Martin erläutert, dass das in der Verbandsversammlung nicht thematisiert wird. Da werden nur paar Beschlüsse durch gewunken, danach gibt es Essen und 300 Euro für jeden, der eingeladen ist.
Kann Martin aber auch auf die Tagesordnung bringen.
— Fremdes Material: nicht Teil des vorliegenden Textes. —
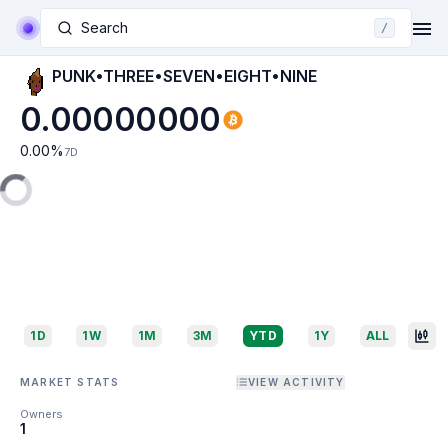
Search
/
PUNK•THREE•SEVEN•EIGHT•NINE
0.00000000
0.00
%
7D
1D
1W
1M
3M
YTD
1Y
ALL
MARKET STATS
VIEW ACTIVITY
Owners
1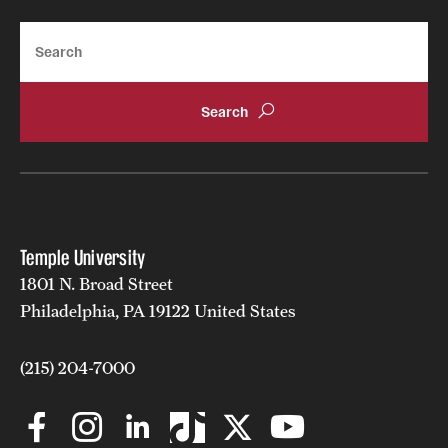
Search
Temple University
1801 N. Broad Street
Philadelphia, PA 19122 United States
(215) 204-7000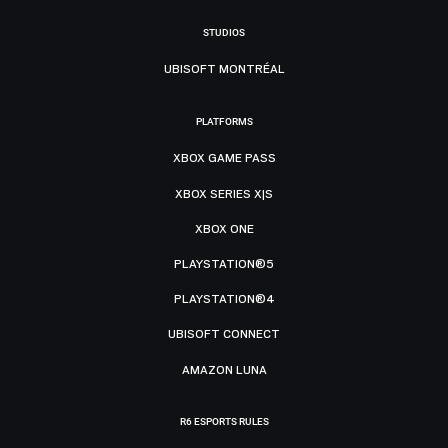
STUDIOS
UBISOFT MONTRÉAL
PLATFORMS
XBOX GAME PASS
XBOX SERIES X|S
XBOX ONE
PLAYSTATION®5
PLAYSTATION®4
UBISOFT CONNECT
AMAZON LUNA
R6 ESPORTS RULES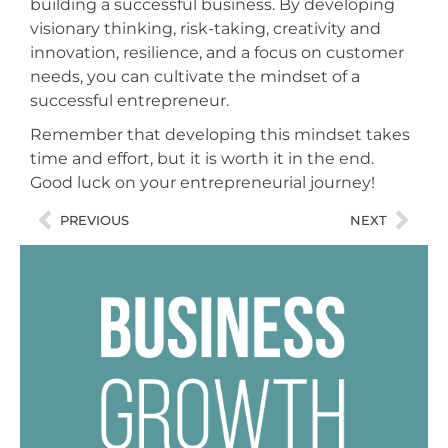
building a successful business. By developing
visionary thinking, risk-taking, creativity and
innovation, resilience, and a focus on customer
needs, you can cultivate the mindset of a
successful entrepreneur.
Remember that developing this mindset takes
time and effort, but it is worth it in the end.
Good luck on your entrepreneurial journey!
PREVIOUS
NEXT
Flüchtlinge mit Duldung bräuchten ein Konto.
9. Termine

Mo 7.9. Sparkassen-Verbandsversammlung

28.9. Qamishlo-Veranstaltung mit einer Hamburger Soziologin, zu Fragen der Kooperation akademischer Einrichtungen mit Rojava aus Frauenperspektive (gemeinsame Veranstaltung Piraten-Ratsfraktion und GöLinke-Ratsfraktion)

18.11. Qamishlo-Veranstaltung im Ratssaal zur Partnerschaftsentwicklung (gemeinsame Veranstaltung Piraten-Ratsfraktion und GöLinke-Ratsfraktion)

Ende der Fraktionssitzung kurz vor 20 Uhr.

Nach der Sitzung (wegen Schließung des Rathauses mussten wir um 20 Uhr Schluss machen), wurde noch ein weiterer Aspekt angesprochen:

Die Fraktion beschließt, den von Ludwig Pape eingebrachten Vorschlag als Antrag im Umweltausschuss einzubringen:
Die Stadt möge den Herrn X Y (der beim Einsatz für Tropenholzschutz ums Leben gekommen war, vermutlich ermordet) für seinen Einsatz für den Schutz der Tropenhölzer dadurch gedenken, dass an einer der jetzt nicht aus Tropenholz bestehenden Bänke im Stadtbereich der Weender Straße ein entsprechendes Schild angebracht wird.
Martin erläutert, dass er diesen Antrag dann noch genauer ausarbeitet.